Reporting and Analytics
Organizations SHOULD build reporting capabilities on top of provenance data to enable:
- AI adoption metrics: Percentage of code that is AI-generated, by team and project
- Quality correlation: Defect rates correlated with AI tool, model version, and prompt template
- Review efficiency: Time-to-review for AI-generated vs. human-authored code
- Tool effectiveness: Which AI tools and prompts produce the highest first-pass approval rates
- Risk trending: Changes in the volume and risk profile of AI-generated code over time
These reports SHOULD be reviewed monthly by engineering leadership and used to inform prompt library updates, tool selection decisions, and training priorities.
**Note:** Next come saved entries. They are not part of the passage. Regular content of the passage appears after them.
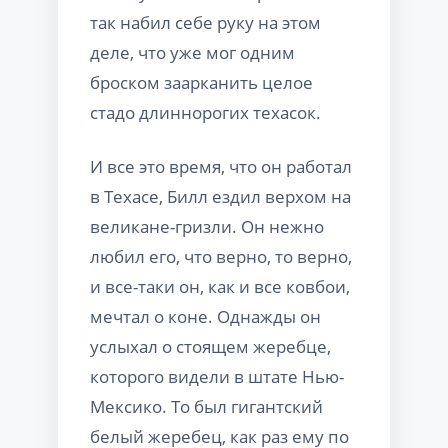
так набил себе руку на этом
деле, что уже мог одним
броском заарканить целое
стадо длиннорогих техасок.
И все это время, что он работал
в Техасе, Билл ездил верхом на
великане-гризли. Он нежно
любил его, что верно, то верно,
и все-таки он, как и все ковбои,
мечтал о коне. Однажды он
услыхал о стоящем жеребце,
которого видели в штате Нью-
Мексико. То был гигантский
белый жеребец, как раз ему по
See Engineering Quality Standards for the quality metrics that complement provenance analytics.
Tooling Integration
Provenance capture SHOULD be automated wherever possible to reduce developer burden and ensure completeness:
- IDE plugins SHOULD automatically populate AI-Attribution commit trailers based on the AI tool session
- CI/CD pipelines SHOULD validate that provenance metadata is present and correctly formatted on AI-labeled PRs
- Repository hooks SHOULD reject commits tagged as AI-assisted that lack required attribution fields
- Dashboard tools SHOULD aggregate provenance data for reporting and trend analysis
Start with commit-level attribution (the minimum requirement) and incrementally automate metadata capture. Perfect provenance tracking from day one is less important than consistent, enforced attribution that improves over time.